Progressivement Hugo assimile les changements du monde. Depuis sa cachette inconfortable lui parviennent des rumeurs, des sensations, des lueurs aux travers des rares interstices qui le rattachent à l’extérieur. Sous ses yeux se déploient parfois des scénettes dont on peine à savoir si elles sont réelles ou imaginaires. De l’intérieur de son placard, Hugo espionne également un peu Mariana, le seul lien de chair qui le relie encore à l’humanité, fut-elle déglinguée, et essaye d’apprivoiser cette étrange créature chargée d’une sensualité déroutante.
Ce qui devait n’être qu’un refuge temporaire semble devoir s’éterniser dans la chambre de celle qui accueille chaque jour de nouveaux clients. Mariana, qui parle souvent d’elle-même à la troisième personne, a de fait un rôle un peu à part dans la société. Prostituée dans une maison close, « femme à soldat » (quelle que soit leur nationalité…) – un statut à part qui lui confère, un temps, un semblant d’immunité.
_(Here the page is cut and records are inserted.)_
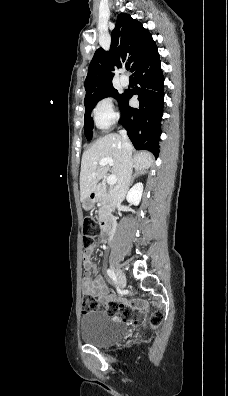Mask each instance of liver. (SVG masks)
I'll use <instances>...</instances> for the list:
<instances>
[{"label": "liver", "instance_id": "1", "mask_svg": "<svg viewBox=\"0 0 228 396\" xmlns=\"http://www.w3.org/2000/svg\"><path fill=\"white\" fill-rule=\"evenodd\" d=\"M123 142L118 134H108L99 138L82 156L80 171V200L95 192L96 185L108 172L109 166H100L103 158H112V175L119 178L122 163ZM154 161L150 152L141 151L134 154L132 166L137 171L148 169Z\"/></svg>", "mask_w": 228, "mask_h": 396}]
</instances>
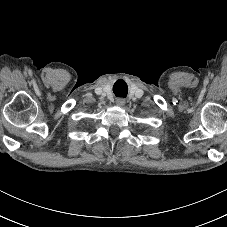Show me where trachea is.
I'll return each instance as SVG.
<instances>
[{"label": "trachea", "mask_w": 227, "mask_h": 227, "mask_svg": "<svg viewBox=\"0 0 227 227\" xmlns=\"http://www.w3.org/2000/svg\"><path fill=\"white\" fill-rule=\"evenodd\" d=\"M113 91H114L115 95L118 96V97H126L127 92H128V88L127 87H120V88L117 89V87H116L115 90H114V87H113Z\"/></svg>", "instance_id": "1"}]
</instances>
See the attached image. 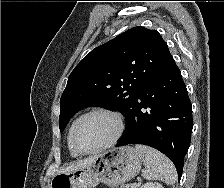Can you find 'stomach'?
Listing matches in <instances>:
<instances>
[{
    "instance_id": "0dacf381",
    "label": "stomach",
    "mask_w": 224,
    "mask_h": 188,
    "mask_svg": "<svg viewBox=\"0 0 224 188\" xmlns=\"http://www.w3.org/2000/svg\"><path fill=\"white\" fill-rule=\"evenodd\" d=\"M141 164L142 157L133 147L112 148L85 167L58 173L50 188H94L99 183L117 186L135 177Z\"/></svg>"
}]
</instances>
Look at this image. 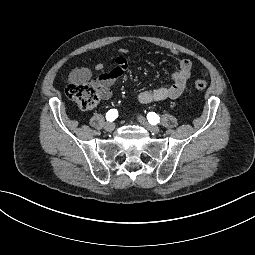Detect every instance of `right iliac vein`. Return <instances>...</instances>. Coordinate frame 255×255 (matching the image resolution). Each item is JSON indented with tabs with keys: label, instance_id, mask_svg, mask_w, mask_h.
<instances>
[{
	"label": "right iliac vein",
	"instance_id": "1",
	"mask_svg": "<svg viewBox=\"0 0 255 255\" xmlns=\"http://www.w3.org/2000/svg\"><path fill=\"white\" fill-rule=\"evenodd\" d=\"M115 129V124L112 122H108L105 124V130L108 132H112Z\"/></svg>",
	"mask_w": 255,
	"mask_h": 255
}]
</instances>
Cela se passe en Ukraine, en 1943. Tout comme Hugo, enfant encagé, enfant témoin, on devine le cycle des saisons et la montée du danger et des extrémismes plus qu’on ne les voit. Cette sombre Histoire éternellement recommencée, qu’on l’écrive avec un petit ou un grand H, de ces enfants qu’on cache pour mieux les sauver, on croit la connaître par cœur. Pourtant elle est rarement filmée au travers du regard des premiers concernés. Trop casse-gueule, de flirter avec le tire-larmes et la mièvrerie en embuscade. C’est pourtant ce que réussit Emmanuel Finkiel, haut la main, avec cette Chambre de Mariana, en nous offrant un récit sobre et empathique, d’une grande élégance, saisissant.